Google and NVIDIA are expanding their AI partnership in a big way, giving customers access to up to nearly one million NVIDIA GPUs through Google Cloud’s newly introduced A5X instances. The goal behind the collaboration is clear: reduce AI inference costs while boosting token throughput, especially for the fast-growing wave of agentic AI workloads.
A5X is part of Google Cloud’s AI Hypercomputer portfolio, the same platform foundation used to power Gemini and many of Google’s consumer and enterprise AI products. Alongside the A5X debut, Google also outlined broader AI Hypercomputer upgrades, including new virtual machines built on custom Arm-based CPUs, eighth-generation Tensor Processing Units (TPUs), and native PyTorch support for TPUs. Taken together, these updates are aimed at making large-scale AI training and inference more efficient, more flexible, and easier to deploy across modern cloud infrastructure.
What makes the A5X instances stand out is their focus on agentic artificial intelligence. Agentic AI systems typically use multiple specialized agents that work step-by-step to solve complex problems, rather than relying on a single model response. That approach can demand significantly more inference capacity and faster interconnects—exactly what Google and NVIDIA are trying to address with this launch.
A key detail is that A5X is Google’s first instance type designed to work with NVIDIA’s latest Vera Rubin AI GPUs. On the networking side, A5X will use NVIDIA ConnectX-9 network interface cards (NICs), built to accelerate AI workloads across Ethernet-based cloud environments. Combined with Google’s Virgo platform, this setup is intended to let customers scale far beyond traditional single-cluster limits.
According to the announced capabilities, Virgo and the A5X architecture will allow access to as many as 80,000 Rubin GPUs within a single cluster—and up to 960,000 GPUs across a multi-site, multi-cluster deployment. Virgo is also designed to connect massive numbers of AI chips within Google’s data centers and isn’t limited to GPUs; it supports Google TPUs as well. Google says Virgo can connect up to 134,000 TPUs in one data center and more than a million AI chips across multiple locations.

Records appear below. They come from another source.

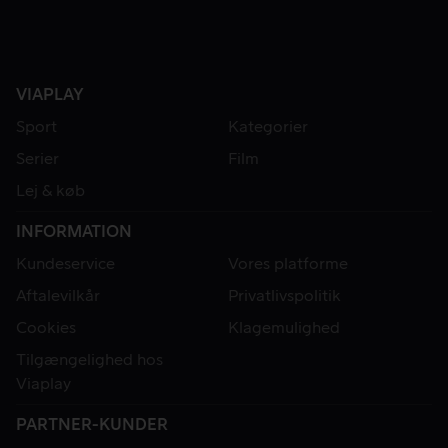
VIAPLAY
Sport
Kategorier
Serier
Film
Lej & køb
INFORMATION
Kundeservice
Vores platforme
Aftalevilkår
Privatlivspolitik
Cookies
Klagemulighed
Tilgængelighed hos
Viaplay
PARTNER-KUNDER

On performance and efficiency, NVIDIA states that A5X can deliver up to 10 times lower inference cost per token and up to 10 times higher throughput per megawatt compared to the previous generation. If those gains hold in real-world deployments, they could significantly improve the economics of running large-scale inference—especially for enterprises deploying agentic workflows that generate high token volumes.
The announcement also highlights how this infrastructure supports broader AI use cases, including physical and industrial AI. Software and engineering platforms from companies like Cadence and Siemens are cited as being powered by NVIDIA infrastructure and available through Google Cloud. Google’s Gemini platform is also positioned to deploy agentic models and workflows across industries, including areas such as cybersecurity.
By combining next-generation NVIDIA Rubin GPUs, high-speed ConnectX-9 networking, and Google’s scalable Virgo interconnect, A5X is designed to give organizations a path to run advanced agentic AI systems with better performance, lower costs, and the ability to scale from single clusters to multi-site deployments.